**INSTRUCTIONS FOR THE TASK**
If a line in the data holds the string "arrow", list it.

── DATA TO USE

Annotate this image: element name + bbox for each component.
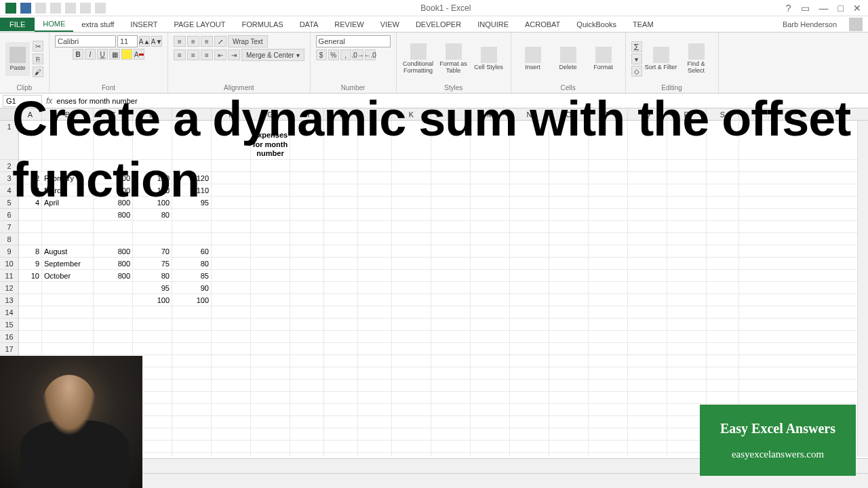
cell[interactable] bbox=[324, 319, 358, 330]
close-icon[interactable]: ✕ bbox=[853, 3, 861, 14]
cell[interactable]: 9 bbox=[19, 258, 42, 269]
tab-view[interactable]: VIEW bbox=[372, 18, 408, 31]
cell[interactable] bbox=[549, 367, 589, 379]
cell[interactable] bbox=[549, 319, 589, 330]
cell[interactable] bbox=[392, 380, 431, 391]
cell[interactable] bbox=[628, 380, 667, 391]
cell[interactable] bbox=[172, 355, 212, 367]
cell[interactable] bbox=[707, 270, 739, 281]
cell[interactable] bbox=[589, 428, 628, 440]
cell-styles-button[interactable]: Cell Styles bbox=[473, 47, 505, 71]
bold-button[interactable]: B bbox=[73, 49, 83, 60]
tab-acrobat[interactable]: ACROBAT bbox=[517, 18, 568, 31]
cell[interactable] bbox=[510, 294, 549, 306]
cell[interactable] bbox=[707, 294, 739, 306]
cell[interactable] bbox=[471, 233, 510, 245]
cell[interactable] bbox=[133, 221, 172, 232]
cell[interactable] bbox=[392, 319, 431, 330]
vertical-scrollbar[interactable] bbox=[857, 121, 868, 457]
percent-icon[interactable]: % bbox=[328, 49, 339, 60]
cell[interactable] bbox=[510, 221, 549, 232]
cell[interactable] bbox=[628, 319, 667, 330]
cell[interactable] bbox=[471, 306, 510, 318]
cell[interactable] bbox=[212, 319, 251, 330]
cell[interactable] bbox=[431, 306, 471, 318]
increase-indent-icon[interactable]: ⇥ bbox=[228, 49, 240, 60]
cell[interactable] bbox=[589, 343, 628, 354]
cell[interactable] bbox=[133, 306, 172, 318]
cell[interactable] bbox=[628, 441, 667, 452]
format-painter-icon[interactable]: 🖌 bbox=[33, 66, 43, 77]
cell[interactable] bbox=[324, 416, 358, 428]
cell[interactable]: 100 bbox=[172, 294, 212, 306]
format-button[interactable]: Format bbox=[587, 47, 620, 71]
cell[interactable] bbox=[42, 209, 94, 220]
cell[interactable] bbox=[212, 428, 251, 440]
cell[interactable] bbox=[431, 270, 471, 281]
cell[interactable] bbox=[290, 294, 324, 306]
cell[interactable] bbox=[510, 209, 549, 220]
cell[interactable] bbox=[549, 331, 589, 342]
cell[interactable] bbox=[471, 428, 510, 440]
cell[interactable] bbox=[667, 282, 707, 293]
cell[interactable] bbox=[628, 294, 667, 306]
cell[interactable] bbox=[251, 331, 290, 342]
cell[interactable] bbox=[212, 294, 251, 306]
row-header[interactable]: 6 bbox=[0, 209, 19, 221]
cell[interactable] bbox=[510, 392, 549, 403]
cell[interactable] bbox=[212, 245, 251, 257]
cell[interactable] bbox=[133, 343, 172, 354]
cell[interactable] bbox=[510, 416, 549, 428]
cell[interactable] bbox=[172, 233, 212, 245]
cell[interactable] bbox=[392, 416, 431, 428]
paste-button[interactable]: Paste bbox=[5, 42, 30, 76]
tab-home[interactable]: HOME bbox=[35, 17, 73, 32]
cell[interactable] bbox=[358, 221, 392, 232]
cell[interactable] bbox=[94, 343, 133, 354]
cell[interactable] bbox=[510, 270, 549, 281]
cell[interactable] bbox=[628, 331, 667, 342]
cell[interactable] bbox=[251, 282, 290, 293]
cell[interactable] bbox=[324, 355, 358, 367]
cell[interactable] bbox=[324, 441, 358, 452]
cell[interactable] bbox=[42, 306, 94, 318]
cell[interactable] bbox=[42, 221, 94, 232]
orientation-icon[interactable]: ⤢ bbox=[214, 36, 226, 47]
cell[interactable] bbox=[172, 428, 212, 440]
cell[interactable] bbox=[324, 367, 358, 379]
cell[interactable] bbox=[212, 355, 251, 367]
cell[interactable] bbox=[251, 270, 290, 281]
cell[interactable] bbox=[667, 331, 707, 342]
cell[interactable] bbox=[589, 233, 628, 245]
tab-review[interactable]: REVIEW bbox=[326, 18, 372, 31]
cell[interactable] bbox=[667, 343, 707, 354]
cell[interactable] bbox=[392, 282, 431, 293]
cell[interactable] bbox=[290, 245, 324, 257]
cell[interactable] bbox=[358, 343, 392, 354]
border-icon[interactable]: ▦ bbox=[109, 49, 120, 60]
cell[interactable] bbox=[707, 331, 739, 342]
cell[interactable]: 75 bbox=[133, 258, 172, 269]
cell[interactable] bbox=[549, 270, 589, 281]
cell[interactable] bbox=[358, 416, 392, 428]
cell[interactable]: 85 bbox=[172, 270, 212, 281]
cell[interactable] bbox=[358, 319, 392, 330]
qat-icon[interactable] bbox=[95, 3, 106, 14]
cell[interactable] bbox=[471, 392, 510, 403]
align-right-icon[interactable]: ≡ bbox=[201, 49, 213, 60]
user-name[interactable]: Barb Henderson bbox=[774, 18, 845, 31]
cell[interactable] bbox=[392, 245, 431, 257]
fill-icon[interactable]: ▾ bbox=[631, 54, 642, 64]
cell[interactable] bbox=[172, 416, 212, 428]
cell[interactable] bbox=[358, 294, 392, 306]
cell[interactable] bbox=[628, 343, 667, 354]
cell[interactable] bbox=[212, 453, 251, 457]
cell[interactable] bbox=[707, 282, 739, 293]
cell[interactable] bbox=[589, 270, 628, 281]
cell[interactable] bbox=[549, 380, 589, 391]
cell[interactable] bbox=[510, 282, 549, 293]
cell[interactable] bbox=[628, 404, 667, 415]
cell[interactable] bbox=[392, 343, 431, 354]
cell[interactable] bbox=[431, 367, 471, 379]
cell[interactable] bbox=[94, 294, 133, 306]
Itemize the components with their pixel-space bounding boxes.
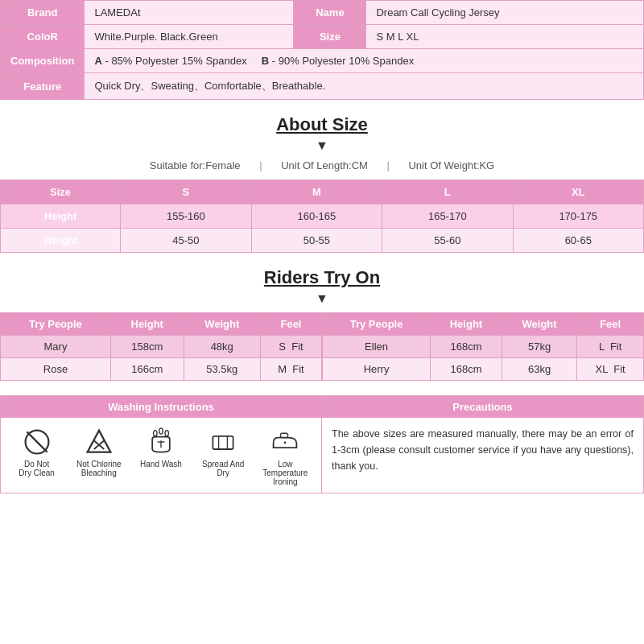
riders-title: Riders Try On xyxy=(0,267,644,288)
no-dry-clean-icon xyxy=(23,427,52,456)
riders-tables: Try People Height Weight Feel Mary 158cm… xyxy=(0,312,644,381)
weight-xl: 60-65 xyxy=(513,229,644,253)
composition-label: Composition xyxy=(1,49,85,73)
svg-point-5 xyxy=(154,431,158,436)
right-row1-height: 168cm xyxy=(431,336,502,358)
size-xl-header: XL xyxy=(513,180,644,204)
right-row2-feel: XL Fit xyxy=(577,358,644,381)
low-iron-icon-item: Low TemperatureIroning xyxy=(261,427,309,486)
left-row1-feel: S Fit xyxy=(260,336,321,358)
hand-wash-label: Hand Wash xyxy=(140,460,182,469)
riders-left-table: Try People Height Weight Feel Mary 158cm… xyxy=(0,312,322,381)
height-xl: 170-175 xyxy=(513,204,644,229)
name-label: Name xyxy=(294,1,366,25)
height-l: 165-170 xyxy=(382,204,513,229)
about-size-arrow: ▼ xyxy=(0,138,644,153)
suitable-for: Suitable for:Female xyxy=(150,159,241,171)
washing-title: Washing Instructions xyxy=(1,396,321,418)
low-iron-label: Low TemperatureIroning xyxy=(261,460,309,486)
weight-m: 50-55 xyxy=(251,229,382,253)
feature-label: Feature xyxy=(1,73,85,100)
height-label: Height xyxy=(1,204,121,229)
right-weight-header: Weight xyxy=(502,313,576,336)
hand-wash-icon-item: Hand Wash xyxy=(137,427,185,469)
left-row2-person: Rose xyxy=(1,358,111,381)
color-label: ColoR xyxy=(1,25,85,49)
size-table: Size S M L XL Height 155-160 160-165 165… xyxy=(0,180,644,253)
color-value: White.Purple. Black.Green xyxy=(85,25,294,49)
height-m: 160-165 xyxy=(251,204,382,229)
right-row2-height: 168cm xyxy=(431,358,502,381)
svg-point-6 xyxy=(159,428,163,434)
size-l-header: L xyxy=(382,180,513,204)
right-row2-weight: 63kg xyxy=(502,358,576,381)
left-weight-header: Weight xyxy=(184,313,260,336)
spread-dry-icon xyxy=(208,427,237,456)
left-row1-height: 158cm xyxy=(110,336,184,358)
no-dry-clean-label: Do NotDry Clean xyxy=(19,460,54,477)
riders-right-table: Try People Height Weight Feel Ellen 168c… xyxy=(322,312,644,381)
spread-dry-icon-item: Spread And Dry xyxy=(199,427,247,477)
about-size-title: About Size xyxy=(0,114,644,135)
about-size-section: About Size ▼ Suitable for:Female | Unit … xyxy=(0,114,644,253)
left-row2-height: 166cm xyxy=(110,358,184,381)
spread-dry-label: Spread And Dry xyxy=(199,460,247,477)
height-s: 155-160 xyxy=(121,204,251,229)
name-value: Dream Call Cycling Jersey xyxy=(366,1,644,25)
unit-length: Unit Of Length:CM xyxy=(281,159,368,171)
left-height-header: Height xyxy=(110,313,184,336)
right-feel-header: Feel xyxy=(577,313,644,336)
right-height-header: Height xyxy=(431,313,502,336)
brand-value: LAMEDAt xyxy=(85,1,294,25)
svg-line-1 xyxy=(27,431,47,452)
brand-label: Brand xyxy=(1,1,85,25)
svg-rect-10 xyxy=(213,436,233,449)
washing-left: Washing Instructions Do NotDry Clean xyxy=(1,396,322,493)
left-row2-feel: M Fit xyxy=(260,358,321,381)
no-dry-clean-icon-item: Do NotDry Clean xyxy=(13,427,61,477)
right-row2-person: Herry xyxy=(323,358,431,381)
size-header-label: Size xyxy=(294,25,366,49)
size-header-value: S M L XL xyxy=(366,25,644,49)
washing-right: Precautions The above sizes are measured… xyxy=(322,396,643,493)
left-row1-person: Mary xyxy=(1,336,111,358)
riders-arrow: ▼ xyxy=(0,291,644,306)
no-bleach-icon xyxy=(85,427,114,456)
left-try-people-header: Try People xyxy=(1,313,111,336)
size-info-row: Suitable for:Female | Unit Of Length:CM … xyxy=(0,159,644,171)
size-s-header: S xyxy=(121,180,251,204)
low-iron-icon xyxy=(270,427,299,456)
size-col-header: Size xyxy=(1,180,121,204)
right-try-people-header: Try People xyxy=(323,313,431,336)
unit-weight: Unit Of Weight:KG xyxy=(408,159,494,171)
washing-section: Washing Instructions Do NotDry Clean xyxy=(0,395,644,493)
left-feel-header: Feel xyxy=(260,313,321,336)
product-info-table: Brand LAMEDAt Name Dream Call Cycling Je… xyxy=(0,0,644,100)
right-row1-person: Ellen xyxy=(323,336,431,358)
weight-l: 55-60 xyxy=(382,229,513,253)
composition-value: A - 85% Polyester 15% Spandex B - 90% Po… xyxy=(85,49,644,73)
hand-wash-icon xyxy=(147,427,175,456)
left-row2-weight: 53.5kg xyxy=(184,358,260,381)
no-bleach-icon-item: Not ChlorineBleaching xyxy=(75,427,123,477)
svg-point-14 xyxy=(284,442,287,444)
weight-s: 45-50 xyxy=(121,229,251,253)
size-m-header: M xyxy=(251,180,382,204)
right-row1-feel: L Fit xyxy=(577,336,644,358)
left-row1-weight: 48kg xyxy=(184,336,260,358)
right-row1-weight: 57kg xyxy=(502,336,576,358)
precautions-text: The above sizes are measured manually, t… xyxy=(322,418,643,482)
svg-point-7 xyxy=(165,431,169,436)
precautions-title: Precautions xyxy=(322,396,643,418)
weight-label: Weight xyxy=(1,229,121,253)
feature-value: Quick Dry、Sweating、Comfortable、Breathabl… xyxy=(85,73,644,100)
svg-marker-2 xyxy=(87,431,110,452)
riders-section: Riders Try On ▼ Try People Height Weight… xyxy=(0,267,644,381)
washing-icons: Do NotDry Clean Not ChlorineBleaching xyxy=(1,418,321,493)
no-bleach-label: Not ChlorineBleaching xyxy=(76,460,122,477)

────

**RESULT OF THIS TASK**
about-size-arrow: ▼ xyxy=(0,138,644,153)
riders-arrow: ▼ xyxy=(0,291,644,306)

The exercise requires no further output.